▶ [WHAT IS REQUIRED] Reproduce the records below exactly; no pictures.

BEGIN WORKING DATA

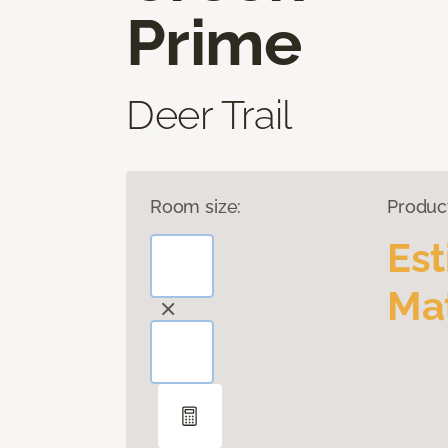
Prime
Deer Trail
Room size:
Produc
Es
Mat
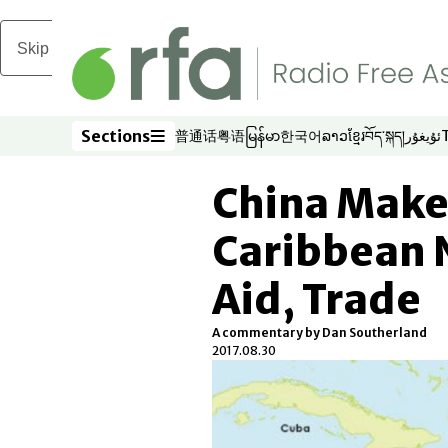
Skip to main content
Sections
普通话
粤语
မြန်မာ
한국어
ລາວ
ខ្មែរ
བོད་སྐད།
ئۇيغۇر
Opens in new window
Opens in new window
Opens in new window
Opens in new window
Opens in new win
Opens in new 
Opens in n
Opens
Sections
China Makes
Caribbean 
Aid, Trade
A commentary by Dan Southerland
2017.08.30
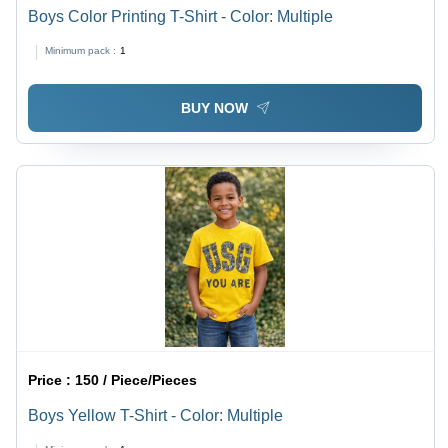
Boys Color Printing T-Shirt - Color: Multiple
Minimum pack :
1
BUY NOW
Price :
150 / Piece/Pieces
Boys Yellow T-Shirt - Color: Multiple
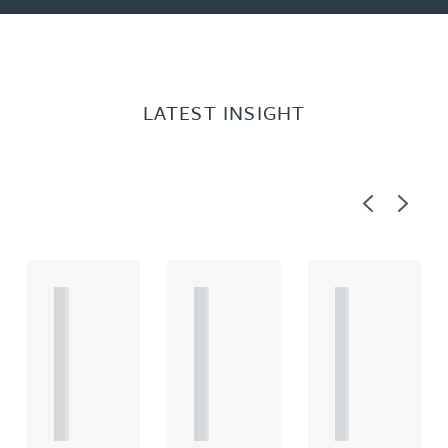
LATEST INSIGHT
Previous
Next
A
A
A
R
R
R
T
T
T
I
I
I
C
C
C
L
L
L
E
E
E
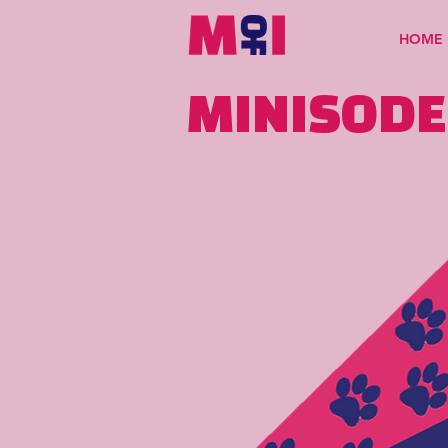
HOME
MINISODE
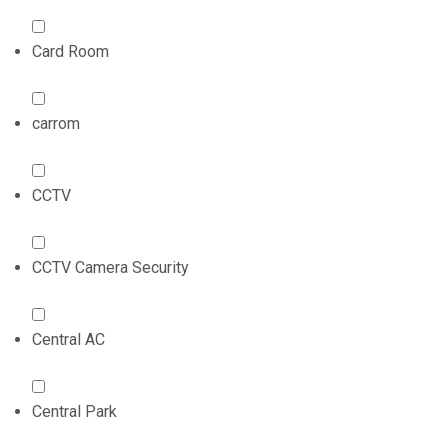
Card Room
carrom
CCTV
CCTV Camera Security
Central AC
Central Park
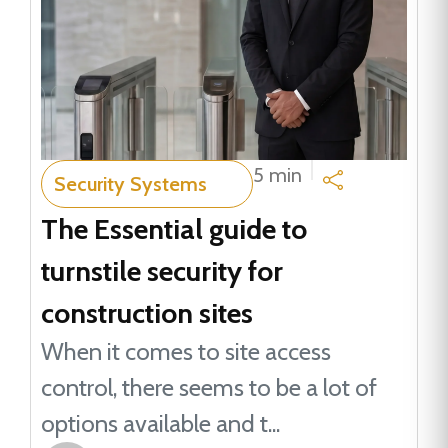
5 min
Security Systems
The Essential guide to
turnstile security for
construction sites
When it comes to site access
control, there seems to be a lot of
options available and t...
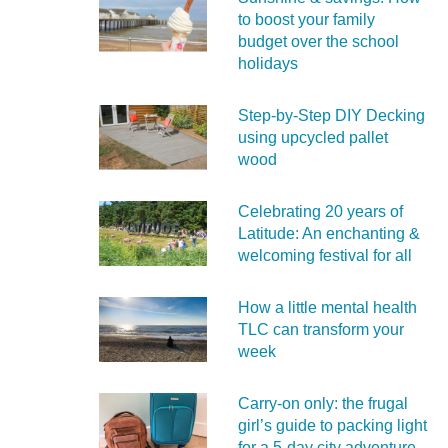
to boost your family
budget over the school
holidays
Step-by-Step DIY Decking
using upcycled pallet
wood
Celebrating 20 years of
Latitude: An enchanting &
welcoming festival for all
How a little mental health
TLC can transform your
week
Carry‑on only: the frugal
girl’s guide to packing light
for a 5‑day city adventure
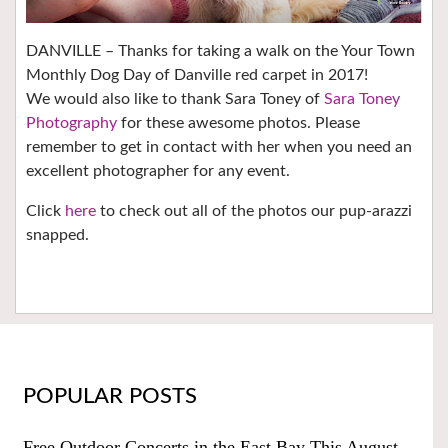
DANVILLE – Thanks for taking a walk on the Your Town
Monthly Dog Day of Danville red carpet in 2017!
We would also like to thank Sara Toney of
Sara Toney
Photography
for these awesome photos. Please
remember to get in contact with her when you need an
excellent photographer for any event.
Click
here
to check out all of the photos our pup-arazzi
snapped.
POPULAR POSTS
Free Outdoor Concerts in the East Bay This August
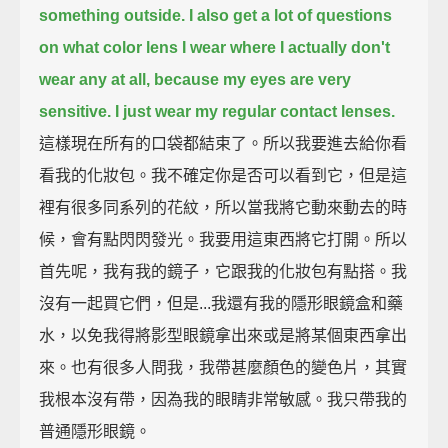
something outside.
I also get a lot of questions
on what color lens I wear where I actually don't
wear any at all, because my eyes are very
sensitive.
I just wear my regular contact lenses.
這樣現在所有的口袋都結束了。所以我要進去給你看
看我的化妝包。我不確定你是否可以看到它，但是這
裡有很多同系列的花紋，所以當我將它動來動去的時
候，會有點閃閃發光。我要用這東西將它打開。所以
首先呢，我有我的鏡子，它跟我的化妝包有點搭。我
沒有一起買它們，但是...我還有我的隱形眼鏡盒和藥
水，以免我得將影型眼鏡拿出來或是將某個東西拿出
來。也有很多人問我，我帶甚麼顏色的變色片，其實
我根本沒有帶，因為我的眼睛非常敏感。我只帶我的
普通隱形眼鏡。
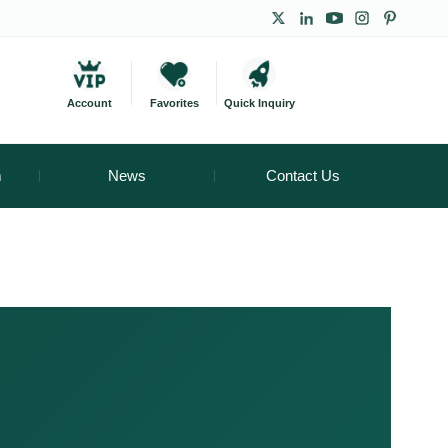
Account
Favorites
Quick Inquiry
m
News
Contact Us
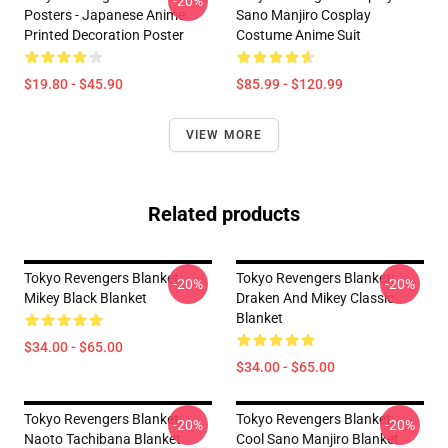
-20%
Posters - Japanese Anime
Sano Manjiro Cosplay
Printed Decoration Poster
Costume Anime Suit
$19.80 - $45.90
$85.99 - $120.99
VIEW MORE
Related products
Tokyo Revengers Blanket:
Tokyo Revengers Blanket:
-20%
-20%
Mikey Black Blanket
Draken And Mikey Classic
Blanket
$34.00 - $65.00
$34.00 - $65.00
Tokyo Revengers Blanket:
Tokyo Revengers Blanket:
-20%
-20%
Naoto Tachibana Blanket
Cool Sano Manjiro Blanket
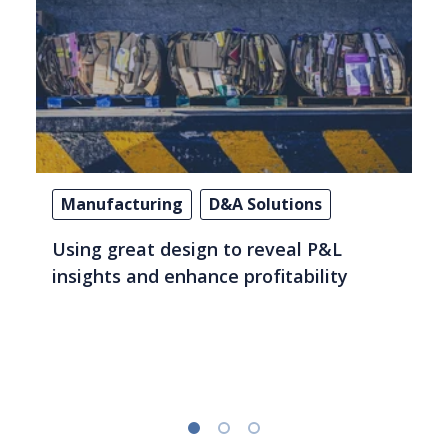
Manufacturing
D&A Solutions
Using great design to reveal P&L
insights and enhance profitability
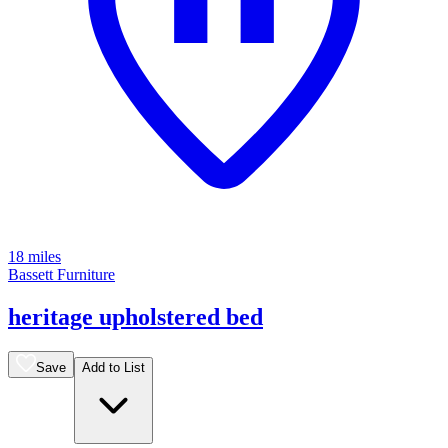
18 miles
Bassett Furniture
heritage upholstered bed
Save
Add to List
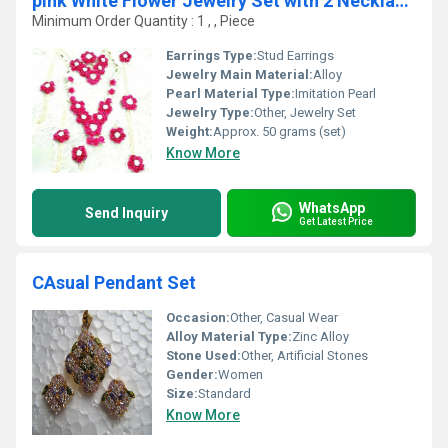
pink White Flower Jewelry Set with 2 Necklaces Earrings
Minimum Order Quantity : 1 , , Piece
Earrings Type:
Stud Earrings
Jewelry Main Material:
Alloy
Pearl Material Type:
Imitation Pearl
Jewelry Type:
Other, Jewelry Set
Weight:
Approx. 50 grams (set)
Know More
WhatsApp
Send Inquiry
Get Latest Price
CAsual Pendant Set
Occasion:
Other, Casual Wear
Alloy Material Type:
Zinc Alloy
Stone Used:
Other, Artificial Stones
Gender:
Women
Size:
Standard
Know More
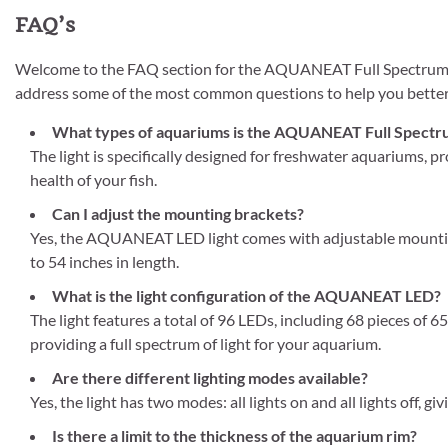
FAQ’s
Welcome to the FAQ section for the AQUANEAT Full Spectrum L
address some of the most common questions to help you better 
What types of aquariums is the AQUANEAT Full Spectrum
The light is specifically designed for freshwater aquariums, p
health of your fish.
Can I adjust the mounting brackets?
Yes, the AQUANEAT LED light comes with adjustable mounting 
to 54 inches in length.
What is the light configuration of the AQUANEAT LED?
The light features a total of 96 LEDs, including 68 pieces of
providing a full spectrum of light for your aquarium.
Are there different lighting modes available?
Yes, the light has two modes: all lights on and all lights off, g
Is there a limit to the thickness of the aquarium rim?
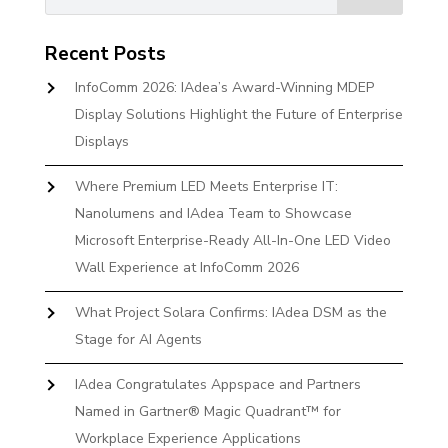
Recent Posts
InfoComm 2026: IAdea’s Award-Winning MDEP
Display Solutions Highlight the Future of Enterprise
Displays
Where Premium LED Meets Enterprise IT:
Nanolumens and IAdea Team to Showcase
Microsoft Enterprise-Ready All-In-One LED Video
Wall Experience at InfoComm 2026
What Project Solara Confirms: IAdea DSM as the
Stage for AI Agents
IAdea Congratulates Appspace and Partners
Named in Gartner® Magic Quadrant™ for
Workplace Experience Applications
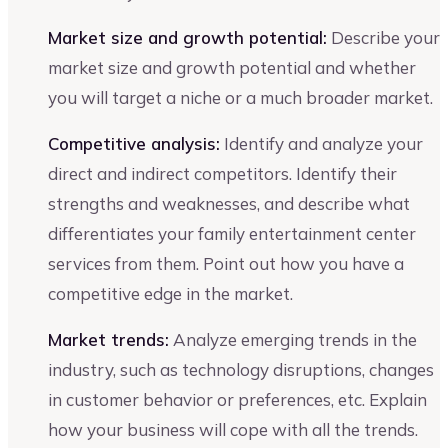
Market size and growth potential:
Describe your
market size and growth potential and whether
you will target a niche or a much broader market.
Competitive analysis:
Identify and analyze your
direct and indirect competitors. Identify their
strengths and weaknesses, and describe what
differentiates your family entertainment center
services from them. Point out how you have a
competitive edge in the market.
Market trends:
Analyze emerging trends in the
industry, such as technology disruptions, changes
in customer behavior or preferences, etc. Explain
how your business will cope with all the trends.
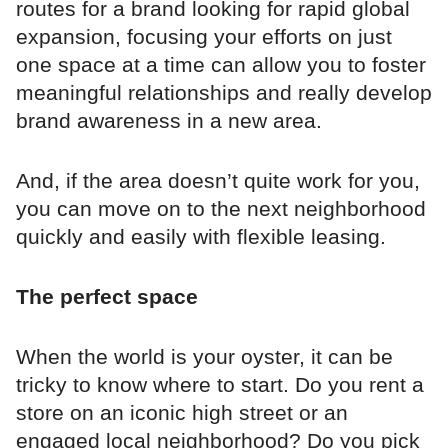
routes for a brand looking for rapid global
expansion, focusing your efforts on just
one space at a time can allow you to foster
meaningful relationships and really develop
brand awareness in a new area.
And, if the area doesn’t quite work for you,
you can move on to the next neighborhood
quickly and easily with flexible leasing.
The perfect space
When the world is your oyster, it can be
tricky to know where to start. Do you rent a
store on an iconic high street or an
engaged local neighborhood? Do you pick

END WORKING DATA

▶ [YOUR SOLUTION]
Prime
Deer Trail
Room size:
Produc
Es
Mat
Skip to main content
Sections
普通话
粤语
မြန်မာ
한국어
ລາວ
ខ្មែរ
བོད་སྐད།
ئۇيغۇر
Opens in new window
Opens in new window
Opens in new window
Opens in new window
Opens in new win
Opens in new 
Opens in n
Opens
Sections
China Makes
Caribbean 
Aid, Trade
A commentary by Dan Southerland
2017.08.30
Boys Color Printing T-Shirt - Color: Multiple
Minimum pack :
1
BUY NOW
Price :
150 / Piece/Pieces
Boys Yellow T-Shirt - Color: Multiple
LATEST INSIGHT
Previous
Next
A
A
A
R
R
R
T
T
T
I
I
I
C
C
C
L
L
L
E
E
E
HOME
MINISODE
Card Room
carrom
CCTV
CCTV Camera Security
Central AC
Central Park
5 min
Security Systems
The Essential guide to
turnstile security for
construction sites
When it comes to site access
control, there seems to be a lot of
options available and t...
to boost your family
budget over the school
holidays
Step-by-Step DIY Decking
using upcycled pallet
wood
Celebrating 20 years of
Latitude: An enchanting &
welcoming festival for all
How a little mental health
TLC can transform your
week
Carry‑on only: the frugal
girl’s guide to packing light
for a 5‑day city adventure
DANVILLE – Thanks for taking a walk on the Your Town
Monthly Dog Day of Danville red carpet in 2017!
We would also like to thank Sara Toney of
Sara Toney
Photography
for these awesome photos. Please
remember to get in contact with her when you need an
excellent photographer for any event.
Click
here
to check out all of the photos our pup-arazzi
snapped.
POPULAR POSTS
Free Outdoor Concerts in the East Bay This August
something outside.
I also get a lot of questions
on what color lens I wear where I actually don't
wear any at all, because my eyes are very
sensitive.
I just wear my regular contact lenses.
這樣現在所有的口袋都結束了。所以我要進去給你看
看我的化妝包。我不確定你是否可以看到它，但是這
裡有很多同系列的花紋，所以當我將它動來動去的時
候，會有點閃閃發光。我要用這東西將它打開。所以
首先呢，我有我的鏡子，它跟我的化妝包有點搭。我
沒有一起買它們，但是...我還有我的隱形眼鏡盒和藥
水，以免我得將影型眼鏡拿出來或是將某個東西拿出
來。也有很多人問我，我帶甚麼顏色的變色片，其實
我根本沒有帶，因為我的眼睛非常敏感。我只帶我的
普通隱形眼鏡。
Account
Favorites
Quick Inquiry
m
News
Contact Us
-20%
Posters - Japanese Anime
Sano Manjiro Cosplay
Printed Decoration Poster
Costume Anime Suit
$19.80 - $45.90
$85.99 - $120.99
VIEW MORE
Related products
Tokyo Revengers Blanket:
Tokyo Revengers Blanket:
-20%
-20%
Mikey Black Blanket
Draken And Mikey Classic
Blanket
$34.00 - $65.00
$34.00 - $65.00
Tokyo Revengers Blanket:
Tokyo Revengers Blanket:
-20%
-20%
Naoto Tachibana Blanket
Cool Sano Manjiro Blanket
Manufacturing
D&A Solutions
Using great design to reveal P&L
insights and enhance profitability
18 miles
Bassett Furniture
heritage upholstered bed
Save
Add to List
pink White Flower Jewelry Set with 2 Necklaces Earrings
Minimum Order Quantity : 1 , , Piece
Earrings Type:
Stud Earrings
Jewelry Main Material:
Alloy
Pearl Material Type:
Imitation Pearl
Jewelry Type:
Other, Jewelry Set
Weight:
Approx. 50 grams (set)
Know More
WhatsApp
Send Inquiry
Get Latest Price
CAsual Pendant Set
Occasion:
Other, Casual Wear
Alloy Material Type:
Zinc Alloy
Stone Used:
Other, Artificial Stones
Gender:
Women
Size:
Standard
Know More
FAQ’s
Welcome to the FAQ section for the AQUANEAT Full Spectrum L
address some of the most common questions to help you better 
What types of aquariums is the AQUANEAT Full Spectrum
The light is specifically designed for freshwater aquariums, p
health of your fish.
Can I adjust the mounting brackets?
Yes, the AQUANEAT LED light comes with adjustable mounting 
to 54 inches in length.
What is the light configuration of the AQUANEAT LED?
The light features a total of 96 LEDs, including 68 pieces of
providing a full spectrum of light for your aquarium.
Are there different lighting modes available?
Yes, the light has two modes: all lights on and all lights off, g
Is there a limit to the thickness of the aquarium rim?
Recent Posts
InfoComm 2026: IAdea’s Award-Winning MDEP
Display Solutions Highlight the Future of Enterprise
Displays
Where Premium LED Meets Enterprise IT:
Nanolumens and IAdea Team to Showcase
Microsoft Enterprise-Ready All-In-One LED Video
Wall Experience at InfoComm 2026
What Project Solara Confirms: IAdea DSM as the
Stage for AI Agents
IAdea Congratulates Appspace and Partners
Named in Gartner® Magic Quadrant™ for
Workplace Experience Applications
Market size and growth potential:
Describe your
market size and growth potential and whether
you will target a niche or a much broader market.
Competitive analysis:
Identify and analyze your
direct and indirect competitors. Identify their
strengths and weaknesses, and describe what
differentiates your family entertainment center
services from them. Point out how you have a
competitive edge in the market.
Market trends:
Analyze emerging trends in the
industry, such as technology disruptions, changes
in customer behavior or preferences, etc. Explain
how your business will cope with all the trends.
routes for a brand looking for rapid global
expansion, focusing your efforts on just
one space at a time can allow you to foster
meaningful relationships and really develop
brand awareness in a new area.
And, if the area doesn’t quite work for you,
you can move on to the next neighborhood
quickly and easily with flexible leasing.
The perfect space
When the world is your oyster, it can be
tricky to know where to start. Do you rent a
store on an iconic high street or an
engaged local neighborhood? Do you pick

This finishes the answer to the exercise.